Recently I upgraded from Splunk 6.5.3 to 6.6.3. I have a CentOS 6.x virtual server on x64 Intel architecture acting as a heavy forwarder and it's main mission is to receive netflow and send it to the indexers. I am using the Splunk Add-On for Netflow and it's been working well for several years.
However, when I upgraded I stopped getting netflow. I looked at the splunk/etc/apps/Splunk_TA_flowfix_slim folder and the nfdump-binary and nfdump-ascii folders were gone, as was the bin/flowfix.sh run file.
So I re-ran the Splunk_TA_flowfix_slim/configure.sh script, restarted splunk, and those folders came back. But no data was being sent to the netflow index.
I checked nfdump-ascii and no files were being created in that folder.
I checked nfdump-binary and only one file was in that folder, it was 276 bytes and it wasn't growing.
restarted splunk, nothing.
I checked splunkd.log and I couldn't find any errors.
I checked netstat and nfcapd was listening on the port I had designated.
I checked tcpdump and netflow is being received on that port.
I check the iptables and that port is allowed.
I turned off selinux (setenforce 0)
Still nothing.
So that left a couple of things. When I first ran the configure.sh, it started nfcapd as user splunk. So I stopped that process and ran flowfix.sh as root. Nothing.
I re-ran configure.sh as root. Nothing.
repeated several of the steps above, nothing.
No logs, no errors.
I looked at the following two questions out of all my searches that seemed the most relevant, but no help.
https://answers.splunk.com/answers/172341/installation-of-splunk-add-on-for-netflow-didnt-wo.html
https://answers.splunk.com/answers/36265/netflow-app-not-retrieving-any-data.html
I finally tried running the actual nfcapd command that flowfix.sh runs (found when I did a ps-ef | grep nfcapd) found the following:
Socket error: could not open the requested socket
Terminated due to errors.
Searching on THAT, I found the following:
https://answers.splunk.com/answers/59124/configuring-netflow-app-for-splunk.html
https://sourceforge.net/p/nfsen/mailman/message/4400104/
But what was weird was that doing a netstat -np | grep as root, I found NOTHING listening on that port.
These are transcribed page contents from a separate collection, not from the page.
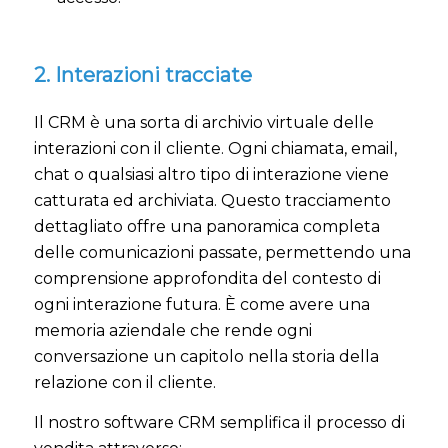
2. Interazioni tracciate
Il CRM è una sorta di archivio virtuale delle
interazioni con il cliente. Ogni chiamata, email,
chat o qualsiasi altro tipo di interazione viene
catturata ed archiviata. Questo tracciamento
dettagliato offre una panoramica completa
delle comunicazioni passate, permettendo una
comprensione approfondita del contesto di
ogni interazione futura. È come avere una
memoria aziendale che rende ogni
conversazione un capitolo nella storia della
relazione con il cliente.
Il nostro software CRM semplifica il processo di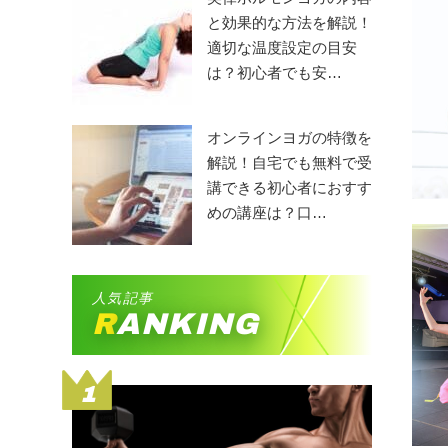
と効果的な方法を解説！
適切な温度設定の目安
は？初心者でも安…
オンラインヨガの特徴を
解説！自宅でも無料で受
講できる初心者におすす
めの講座は？口…
人気記事
RANKING
1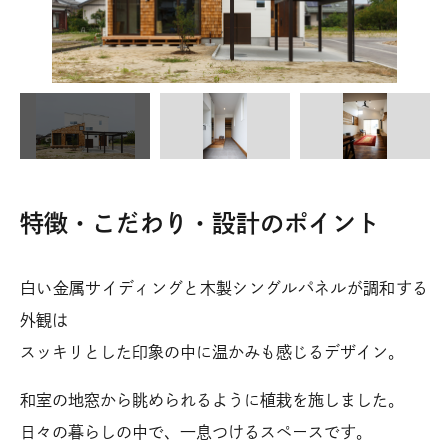
特徴・こだわり・設計のポイント
白い金属サイディングと木製シングルパネルが調和する
外観は
スッキリとした印象の中に温かみも感じるデザイン。
和室の地窓から眺められるように植栽を施しました。
日々の暮らしの中で、一息つけるスペースです。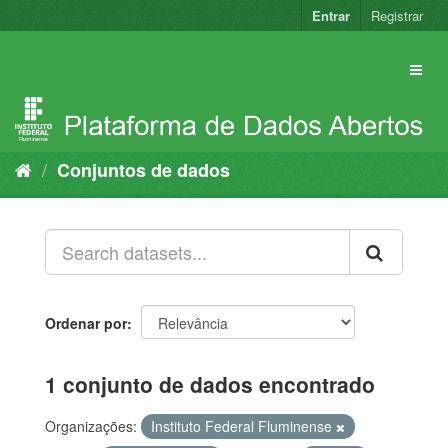
Pular
Entrar
Registrar
para
o
conteúdo
Conjuntos de dados
Ordenar por
1 conjunto de dados encontrado
Organizações:
Instituto Federal Fluminense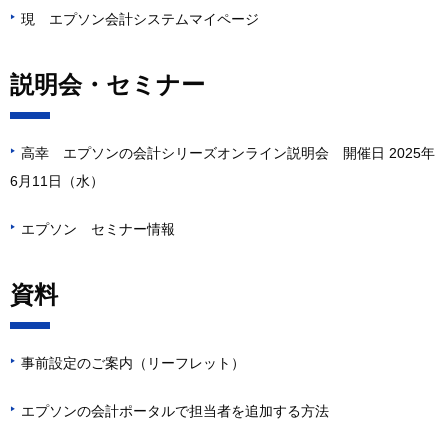
現 エプソン会計システムマイページ
▶
説明会・セミナー
高幸 エプソンの会計シリーズオンライン説明会 開催日 2025年
▶
6月11日（水）
エプソン セミナー情報
▶
資料
事前設定のご案内（リーフレット）
▶
エプソンの会計ポータルで担当者を追加する方法
▶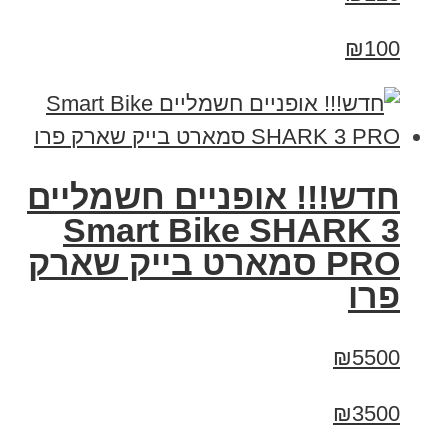
₪100
חדש!!! אופניים חשמליים
Smart Bike SHARK 3
PRO סמארט בייק שארק
פרו
₪5500
₪3500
Doing the netstat as splunk finds nothing either. The nfdump-binary folder occasionally has a large file, but then has nothing. The nfdump-ascii STILL has no files. And nfcapd is running as splunk.
But I am now getting bursts of netflow data in Splunk. So it appears things are working. But the whole thing is weird and the lack of obvious errors has made figuring this out frustrating.
Anyway, if this helps others troubleshoot, then great.
I just hope I don't go through this again when I upgrade to 7.0
↧